Work required → Please retype all of the entries that follow, leaving the images out.

Source data →
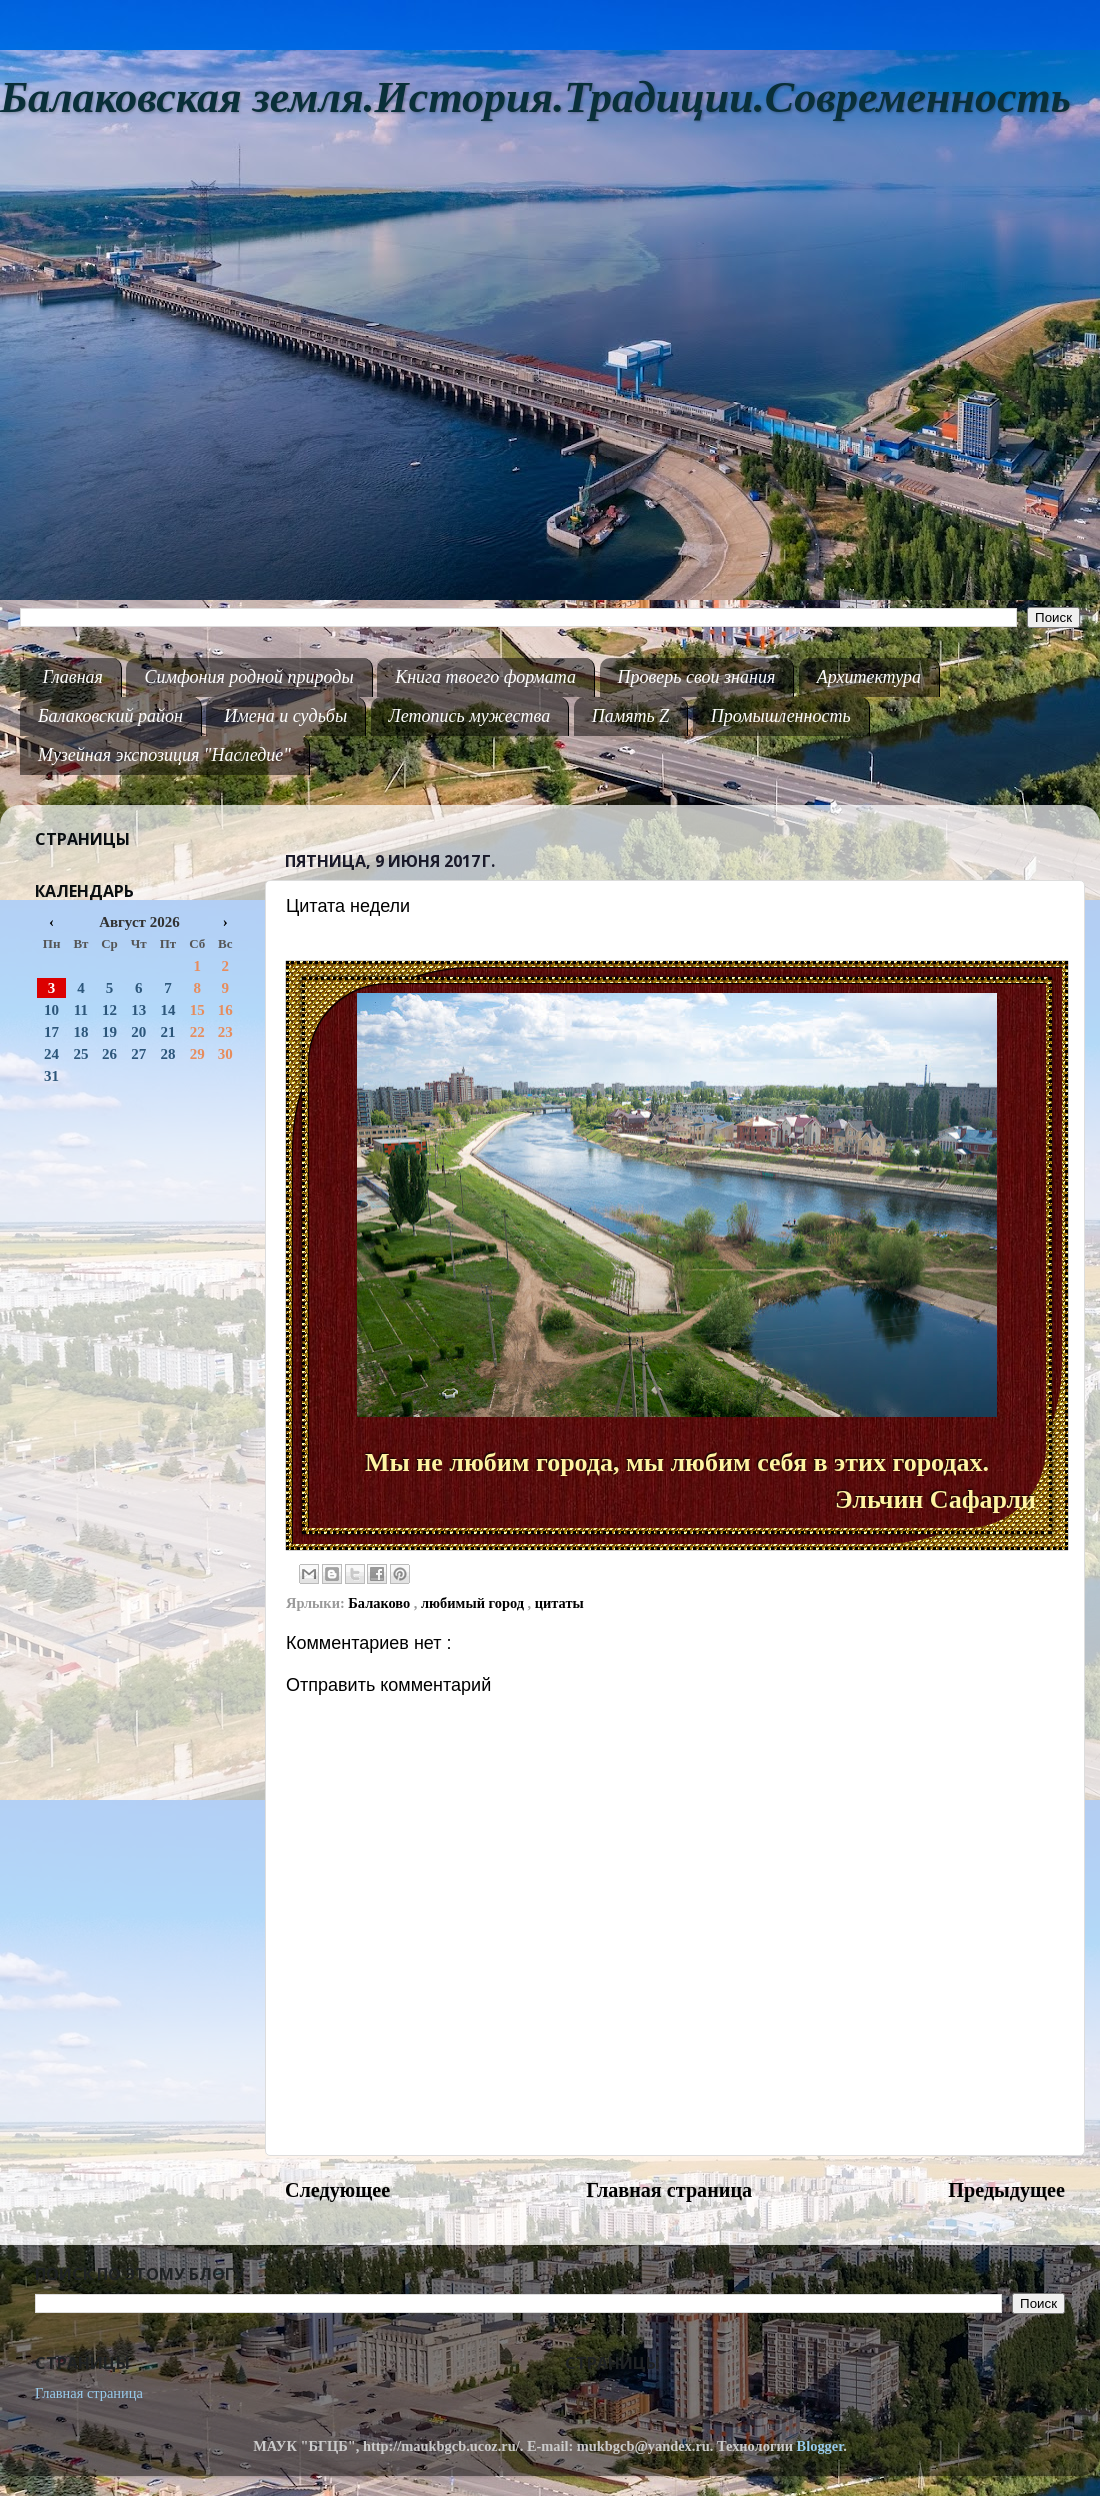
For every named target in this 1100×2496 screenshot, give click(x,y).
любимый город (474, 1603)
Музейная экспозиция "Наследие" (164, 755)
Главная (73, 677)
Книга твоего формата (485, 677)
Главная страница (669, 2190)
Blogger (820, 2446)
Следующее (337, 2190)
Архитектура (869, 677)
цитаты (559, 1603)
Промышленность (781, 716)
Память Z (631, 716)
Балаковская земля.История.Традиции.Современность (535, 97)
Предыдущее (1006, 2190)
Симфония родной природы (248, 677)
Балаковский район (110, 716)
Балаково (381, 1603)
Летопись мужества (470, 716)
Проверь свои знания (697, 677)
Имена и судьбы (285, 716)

Answer section →
For every named target in this 1100×2496 screenshot, give click(x,y).
любимый город (474, 1603)
Музейная экспозиция "Наследие" (164, 755)
Главная (73, 677)
Книга твоего формата (485, 677)
Главная страница (669, 2190)
Blogger (820, 2446)
Следующее (337, 2190)
Архитектура (869, 677)
цитаты (559, 1603)
Промышленность (781, 716)
Память Z (631, 716)
Балаковская земля.История.Традиции.Современность (535, 97)
Предыдущее (1006, 2190)
Симфония родной природы (248, 677)
Балаковский район (110, 716)
Балаково (381, 1603)
Летопись мужества (470, 716)
Проверь свои знания (697, 677)
Имена и судьбы (285, 716)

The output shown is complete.